Backing up and restoring Workbench#

Backing up Data Science & AI Workbench protects your data in case of accidents (deletion of important data) or technical issues (failed hard drive). You can back up at any time, but refer to your company’s Disaster Recovery policy for best practices.

Warning

Do not attempt to restore backup files created from a different version of Workbench. To upgrade your version of Workbench, reference Upgrading between versions of Workbench.

Caution

Anaconda recommends the use of managed persistence to ensure open sessions and deployments are captured by the backup process.
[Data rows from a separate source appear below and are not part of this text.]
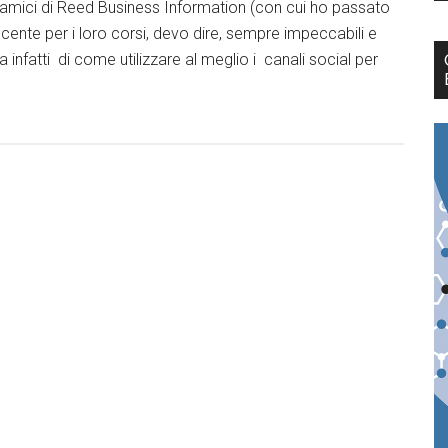
i amici di Reed Business Information (con cui ho passato
nte per i loro corsi, devo dire, sempre impeccabili e
ma infatti di come utilizzare al meglio i canali social per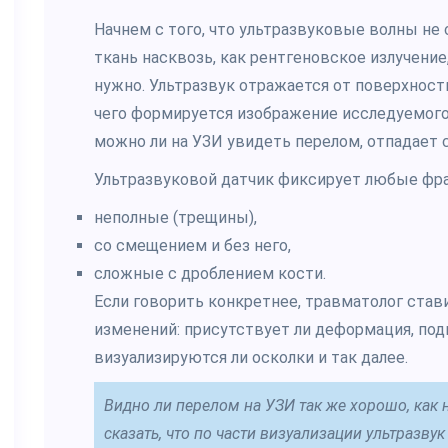
Начнем с того, что ультразвуковые волны н
ткань насквозь, как рентгеновское излучение,
нужно. Ультразвук отражается от поверхности
чего формируется изображение исследуемого у
можно ли на УЗИ увидеть перелом, отпадает 
Ультразвуковой датчик фиксирует любые фр
неполные (трещины),
со смещением и без него,
сложные с дроблением кости.
Если говорить конкретнее, травматолог стави
изменений: присутствует ли деформация, по
визуализируются ли осколки и так далее.
Видно ли перелом на УЗИ так же хорошо, как
сказать, что по части визуализации ультразву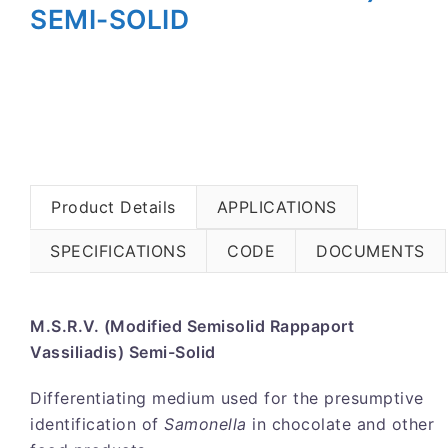
SEMI-SOLID
Product Details
APPLICATIONS
SPECIFICATIONS
CODE
DOCUMENTS
M.S.R.V. (Modified Semisolid Rappaport
Vassiliadis) Semi-Solid
Differentiating medium used for the presumptive
identification of
Samonella
in chocolate and other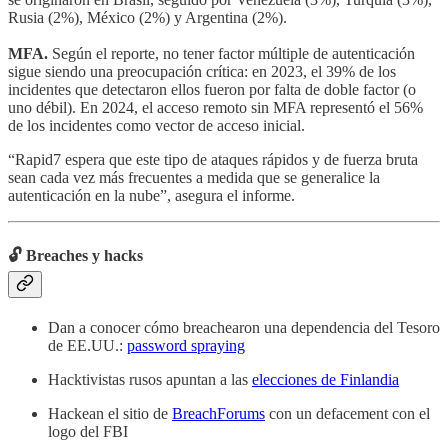
Rusia (2%), México (2%) y Argentina (2%).
MFA.
Según el reporte, no tener factor múltiple de autenticación
sigue siendo una preocupación crítica: en 2023, el 39% de los
incidentes que detectaron ellos fueron por falta de doble factor (o
uno débil). En 2024, el acceso remoto sin MFA representó el 56%
de los incidentes como vector de acceso inicial.
“Rapid7 espera que este tipo de ataques rápidos y de fuerza bruta
sean cada vez más frecuentes a medida que se generalice la
autenticación en la nube”, asegura el informe.
🔓 Breaches y hacks
Dan a conocer cómo breachearon una dependencia del Tesoro
de EE.UU.:
password spraying
Hacktivistas rusos apuntan a las
elecciones de Finlandia
Hackean el sitio de
BreachForums
con un defacement con el
logo del FBI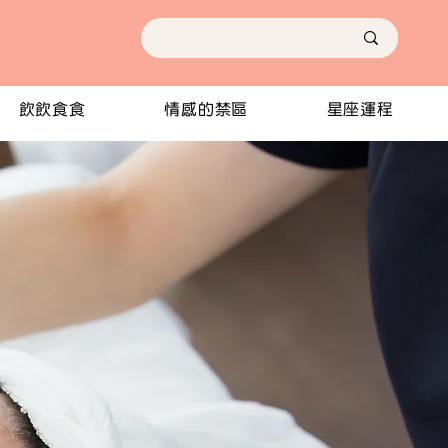
飲飲食食
情感的禁區
星座運程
If you are not using managed persistence, have all users save their work, stop any open sessions and deployments, and log out of the platform during the backup process.

Note

The backup/restore script supports synchronizing your production cluster to a “hot” backup cluster at periodic intervals. This is commonly used for Disaster Recovery. To learn more about this process, please speak with our Integration Team.

Prerequisites#

You have sudo access.
The jq conda package is installed in your base environment.

or

Optionally, you can install this ae5-conda environment, which already contains the necessary packages.

Install the backup script#

Note

The ae5-conda environment mentioned in the prerequisites already contains the backup script. If you choose to install the environment, skip ahead to verify your installation.

Standard environment backup script#

Install the ae5_backup_restore package into your base conda environment:

conda install -c ae5-admin ae5_backup_restore

Once complete, verify the installation.

Air-gapped environment backup script#

Download the latest ae5_conda installer file and move it to your master node.

Set the installer file to be executable, then run the script to install the ae5_conda environment:

chmod +x ae5-conda-latest-Linux-x86_64.sh
./ae5-conda-latest-Linux-x86_64.sh

Once complete, verify the installation.

Verify your installation#

Verify your installation by testing a basic package command. Let’s try the help command:

ae_backup.sh -h

If your terminal returns the usage help text, then your installation of the backup/restore script was successful! You are now ready to run the backup script.

Run the backup script#

Run the ae_backup.sh script to create backup files of your cluster in the current directory:

bash ae_backup.sh

Or specify a destination for your backup files:

bash ae_backup.sh /your/file/path/here

The backup script creates two tarball files:

ae5_config_db_YYYYMMDDHHMM.tar.gz
ae5_data_YYYMMDDHHMM.tar.gz

Note

YYYYMMDDHHMM is the format for the timestamp of your backup data.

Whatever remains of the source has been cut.